L’argument dont je viens de me servir ne s’applique qu’aux pays dont la monnaie est métallique, et où il n’y a point de papier-monnaie. L’or, ainsi que toute autre marchandise, a une valeur courante qui se règle en définitive par le degré comparatif de facilité ou de difficulté de la production ; et quoique, par sa nature durable et par la difficulté d’en diminuer la quantité, il ne soit pas très-sujet à éprouver des variations dans son prix courant, cette difficulté augmente encore beaucoup en raison de ce qu’il sert de monnaie.

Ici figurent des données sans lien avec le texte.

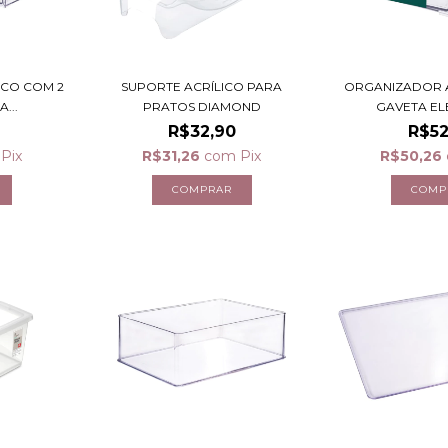
ICO COM 2
SUPORTE ACRÍLICO PARA
ORGANIZADOR 
...
PRATOS DIAMOND
GAVETA EL
R$32,90
R$52
Pix
R$31,26
com
Pix
R$50,26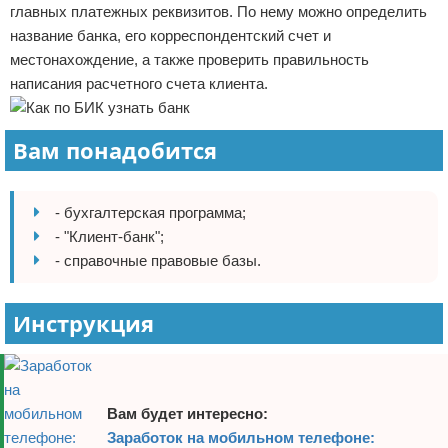
главных платежных реквизитов. По нему можно определить
название банка, его корреспондентский счет и
местонахождение, а также проверить правильность
написания расчетного счета клиента.
Вам понадобится
- бухгалтерская программа;
- "Клиент-банк";
- справочные правовые базы.
Инструкция
Вам будет интересно:
Заработок на мобильном телефоне: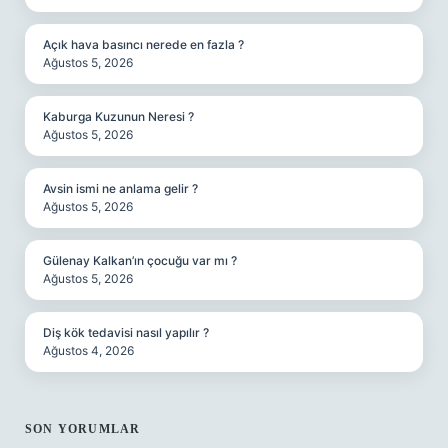
Açık hava basıncı nerede en fazla ?
Ağustos 5, 2026
Kaburga Kuzunun Neresi ?
Ağustos 5, 2026
Avsin ismi ne anlama gelir ?
Ağustos 5, 2026
Gülenay Kalkan’ın çocuğu var mı ?
Ağustos 5, 2026
Diş kök tedavisi nasıl yapılır ?
Ağustos 4, 2026
SON YORUMLAR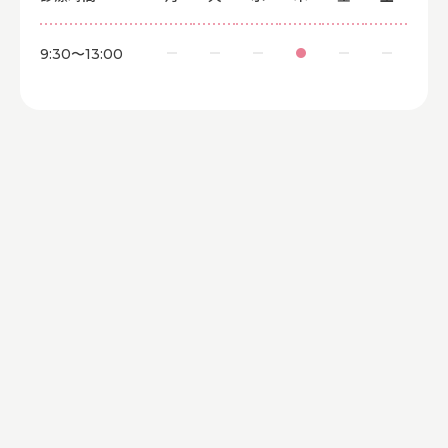
9:30〜13:00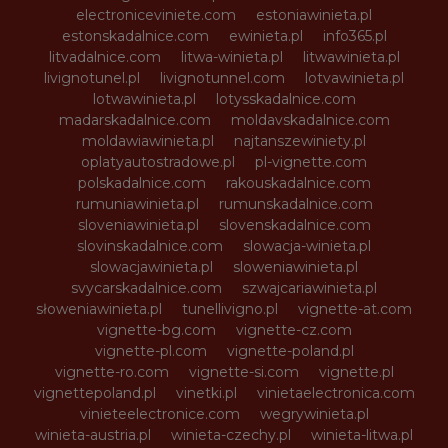
electroniceviniete.com
estoniawinieta.pl
estonskadalnice.com
ewinieta.pl
info365.pl
litvadalnice.com
litwa-winieta.pl
litwawinieta.pl
livignotunel.pl
livignotunnel.com
lotvawinieta.pl
lotwawinieta.pl
lotysskadalnice.com
madarskadalnice.com
moldavskadalnice.com
moldawiawinieta.pl
najtanszewiniety.pl
oplatyautostradowe.pl
pl-vignette.com
polskadalnice.com
rakouskadalnice.com
rumuniawinieta.pl
rumunskadalnice.com
sloveniawinieta.pl
slovenskadalnice.com
slovinskadalnice.com
slowacja-winieta.pl
slowacjawinieta.pl
sloweniawinieta.pl
svycarskadalnice.com
szwajcariawinieta.pl
słoweniawinieta.pl
tunellivigno.pl
vignette-at.com
vignette-bg.com
vignette-cz.com
vignette-pl.com
vignette-poland.pl
vignette-ro.com
vignette-si.com
vignette.pl
vignettepoland.pl
vinetki.pl
vinietaelectronica.com
vinieteelectronice.com
wegrywinieta.pl
winieta-austria.pl
winieta-czechy.pl
winieta-litwa.pl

Si la quantité de l’or, considéré uniquement comme marchandise, n’était, dans le marché, que de dix mille onces, et que la consommation de nos manufactures fût de deux mille onces par an, l’or pourrait hausser d’un quart ou de 25% de sa valeur dans un an, si l’approvisionnement annuel venait à être retiré ; mais si, en raison de ce qu’il sert de monnaie, sa quantité était de cent mille onces, il faudrait dix ans pour que la valeur de l’or pût hausser d’un quart. Comme la monnaie de papier peut être très-facilement réduite en quantité, sa valeur, quoique réglée d’après celle de l’or, augmenterait aussi rapidement que le ferait celle de ce métal, s’il n’avait aucun rapport avec la monnaie.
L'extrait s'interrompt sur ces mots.